Behavior can be used in distinguishing between venomous and non-venomous snakes. Each snake exhibits different behaviors and characteristics. With a wide variety of behavior, however, it can be difficult for an untrained individual to remember the differences. A few noticeable behavioral differences can be seen in rattlesnakes and cottonmouths. Rattlesnakes tend to shake their tails and omit loud clicking noises when threatened, but not all rattlesnakes have rattles. Cottonmouths, or water moccasins, swim with their entire body on the water’s surface while non-venomous snakes only allow their heads above the water.

Encountering a Snake

In the event that you encounter a snake, the best thing to do is to move to safety. If you are unable to do that, you can then assess the situation and determine if the snake is venomous or non-venomous. In the case that the snake is not interfering with your safety, it is always better to let it slither away rather than approach it. 

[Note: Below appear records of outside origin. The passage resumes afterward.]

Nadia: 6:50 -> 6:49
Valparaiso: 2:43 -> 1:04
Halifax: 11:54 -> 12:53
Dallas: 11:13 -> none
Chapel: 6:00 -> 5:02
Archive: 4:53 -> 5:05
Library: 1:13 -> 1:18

Thankfully, snakes rarely attack humans unless they feel threatened. If you are bitten, however, there are a few steps you can follow. First, no matter the type of snake, it is always best to treat it like an emergency. If possible, you should head to your nearest emergency room or call an ambulance if needed. 

The next, and possibly most important, step is to stay calm. While this is easier said than done, panicking can result in the potential poison spreading quicker. Do not search for the snake that bit you, but rather stay still and try to remember any identifying features. If possible, seek out first aid from those around you. 

More Tips

Along with these steps, there are a few additional tips that can help in the aftermath of being bitten. Be sure to remove any jewelry from the bitten area as swelling can and will occur. Contrary to popular belief, do not attempt to cut, suck, wash, or press the bite. The best thing to do is fasten a pressure immobilization splint and bandage, but make sure not to restrict blood flow completely. Be sure to change your position in order to elevate the bitten area level with or below where your heart is. Finally, do not apply ice or a tourniquet, and do not drink caffeine or alcohol.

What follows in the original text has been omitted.